Owing to increased computing power, state-of-the-art methods for several learning tasks related to image analysis in the applied sciences are deep neural networks (NNs).2 Deep convolutional NNs, in particular, have already been applied to fluid quantification in OCT images (cf. Schlegl3). Deep learning models have several drawbacks, such as the need for huge amounts of training data, high training time, large memory usage, and the complicated design of a suitable network. A semi-supervised technique was developed by Zheng et al.4 (see also Chen et al,5 Xu et al,6 and Wilkins et al;7 for general learning techniques, we refer to Grady,8 Czaja and Ehler,9 Schölkopf and Smola,10 and Roweis and Saul11). Here we shall provide an efficient method with a fast learning part and low memory needs based on dimension reduction techniques. Moreover, it shall be easy to implement, requires only few training data, and yields good fluid quantification. To meet clinical needs, we present a fully automated image analysis pipeline tailored to fluid quantification in OCT raster image sets. The pipeline is built by five steps that are guided by the principle of dimension reduction. Our resulting binary segmentations are compared with the manual annotations of the expert graders visually and in numbers, illustrating the strengths and weaknesses of our approach. The innovative aspect of our approach is the combination of local and global features in dimension reduction techniques together with learning methods. Our approach presents a model applicable for clinical routine and could be implemented into a OCT device for its every day use.

Methods

The method is designed for a collection of 3D OCT volumes. For training and evaluation purposes, retinal fluid was annotated manually in each cross-section by human expert graders of the Vienna Reading Center (VRC). Guaranteeing unbiased evaluation, the data were annotated before the development of the pipeline and hence independently analyzed. As manual annotation is very time consuming (~15 h per volume), there are few training data available, that is, binary annotations of retinal fluid in few cross-sections, which enable the application of supervised learning techniques.

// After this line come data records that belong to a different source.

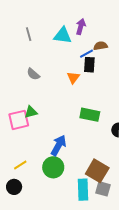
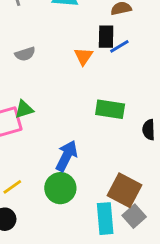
blue line: (86, 54) -> (119, 46), moved
gray semicircle: (33, 74) -> (25, 54), turned -56
gray square: (103, 189) -> (134, 216), turned 35

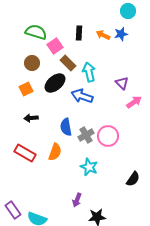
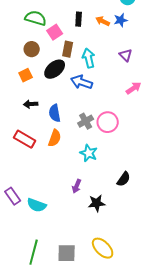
brown rectangle: (68, 63) -> (68, 49), turned 56
purple triangle: (122, 83) -> (126, 55), moved
blue semicircle: (66, 127) -> (55, 113), moved
black semicircle: (133, 179) -> (124, 179), moved

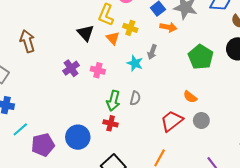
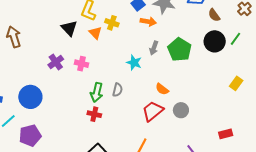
gray arrow: (152, 52) -> (154, 48), moved
cyan star: (135, 63) -> (134, 63), moved
orange semicircle: (190, 97) -> (162, 89), moved
blue circle: (78, 137) -> (30, 97), moved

Our image analysis pipeline is built up from five steps. To reduce computation costs and minimize required training data, we focus on the extraction of the necessary image information contents before entering the learning stages. More specifically, (1) we compute local features for each B-scan that enhance specific image characteristics, while inheriting effective denoising. For each OCT B-scan, we compute two local features. One results from Gabor filtering12 and the other one as the solution of a variational minimization problem13 resulting in a piecewise smooth image. These two local features form a vector-valued image (cf. Local features). (2) We replace each B-scan with the piecewise constant solution of another variational energy minimization problem,14 whose input is the vector-valued image. This solution is considered as a pre-segmentation, in which darker piecewise constant areas appear to be associated with retinal fluid (cf. Dimension reduction I: pre-segmentation). We now aim to select those areas by automated learning an appropriate threshold for each cross-section, such that segments with pixel values underneath the threshold represent the fluid. To minimize computation costs and reduce the required training data in the learning process, (3) we compute four global parameters of each cross-section (cf. Dimension reduction II). (4) We now apply three standard learning tools (regression, decision trees, and NNs) to estimate the thresholds from these parameters based on few randomly selected manual annotations of expert graders serving as training samples (cf. Supervised learning of the thresholds). We then evaluate the trained learning models on the global parameters of each B-scan of the remaining test samples. (5) Once the thresholds are estimated, we use them to threshold the piecewise constant pre-segmentation images obtaining the final identification of retinal fluid areas (cf. Thresholding). Steps 2 and 3 are significant dimension reduction processes enabling faster learning with fewer training data. We run through these five steps for each 2D cross-sectional image independently, yielding the following analysis pipeline:

  • Local features (pixel-level):Compute two features for each B-scan, yielding vector-valued images.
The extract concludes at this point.